Iraq workers stall strike for Oil Ministry
BASRA, Iraq, May. 9 (UPI) -- Iraq's government will respond to oil workers who have delayed a strike that could take 1.6 million barrels per day from the market.
In a news release Tuesday, the Iraqi Federation of Oil Unions said it would stop work Thursday in opposition of the proposed hydrocarbons law, as well as other worker conditions. "The central government must be in total ownership and complete control of production and the export of oil," said Imad Abdul-Hussain, federation deputy chair of the Iraq Federation of Oil Unions, in a statement released Tuesday.
Michael Eisenscher, national coordinator of U.S. Labor Against the War, said the workers postponed the strike until Monday "because they had a conversation with somebody at the Oil Ministry who said they wanted to respond to workers demands and needed time to prepare a response."
USLAW is a coalition of labor unions in regular communication with Iraqi workers, including organizing a tour of the United States for Iraqi labor leaders in June.
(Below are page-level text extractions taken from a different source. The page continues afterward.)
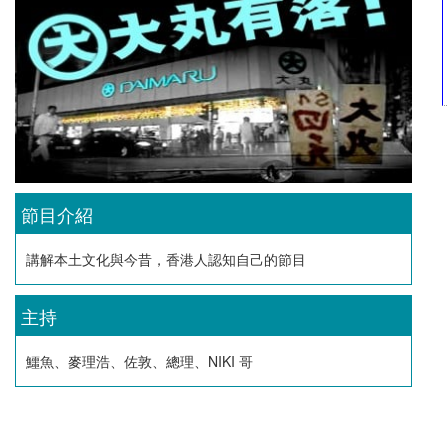
節目介紹
講解本土文化與今昔，香港人認知自己的節目
主持
鱷魚、麥理浩、佐敦、總理、NIKI 哥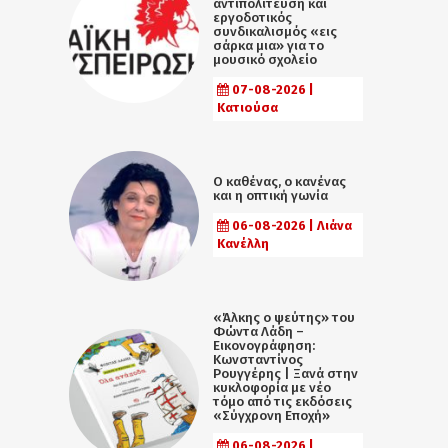
αντιπολίτευση και
εργοδοτικός
συνδικαλισμός «εις
σάρκα μια» για το
μουσικό σχολείο
07-08-2026 |
Κατιούσα
Ο καθένας, ο κανένας
και η οπτική γωνία
06-08-2026 | Λιάνα
Κανέλλη
«Άλκης ο ψεύτης» του
Φώντα Λάδη –
Εικονογράφηση:
Κωνσταντίνος
Ρουγγέρης | Ξανά στην
κυκλοφορία με νέο
τόμο από τις εκδόσεις
«Σύγχρονη Εποχή»
06-08-2026 |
The IFOU boasts more than 26,000 members, mostly in the southern region where most of Iraq's 2 million bpd are produced and all of the 1.6 million bpd are exported.
The vast majority of that goes through the port of Basra.
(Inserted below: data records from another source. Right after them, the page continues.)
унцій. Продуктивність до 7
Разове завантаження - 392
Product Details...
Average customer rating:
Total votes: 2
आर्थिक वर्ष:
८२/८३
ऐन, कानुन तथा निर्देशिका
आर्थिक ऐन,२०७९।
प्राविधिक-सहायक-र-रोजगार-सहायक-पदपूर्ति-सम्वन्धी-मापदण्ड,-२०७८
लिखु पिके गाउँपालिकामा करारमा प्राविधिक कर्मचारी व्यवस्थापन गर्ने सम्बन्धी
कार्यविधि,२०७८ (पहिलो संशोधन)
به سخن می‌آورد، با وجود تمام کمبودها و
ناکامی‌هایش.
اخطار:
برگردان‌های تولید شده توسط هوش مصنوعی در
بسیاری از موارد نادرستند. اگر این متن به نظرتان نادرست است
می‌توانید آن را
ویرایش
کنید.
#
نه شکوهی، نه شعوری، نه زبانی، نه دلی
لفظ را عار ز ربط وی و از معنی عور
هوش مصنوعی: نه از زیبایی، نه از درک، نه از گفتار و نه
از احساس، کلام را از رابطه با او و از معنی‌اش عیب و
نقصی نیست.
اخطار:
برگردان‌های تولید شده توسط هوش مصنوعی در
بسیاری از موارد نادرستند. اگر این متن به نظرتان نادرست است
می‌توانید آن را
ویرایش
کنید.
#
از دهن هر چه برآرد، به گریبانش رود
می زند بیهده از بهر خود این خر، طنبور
"If the port were to close down, that's one way of bottling it up," Eisenscher said, as well as utilizing "critical workers in the pipeline area or refineries."
The unions oppose language that they deem offers too much of Iraq's 115 billion barrels of proven reserves to foreign companies. The law governing investment and development of Iraq's 115 billion barrels of proven oil reserves and 110 trillion cubic feet of natural gas is still stalled in negotiations between the central government and the Kurdistan Regional Government.
"Since we are working to make progress in production, we need a real participation in all the laws that are related to the oil policy," IFOU President Hassan Jumaa Awad told United Press International in March. [MORE] and [MORE]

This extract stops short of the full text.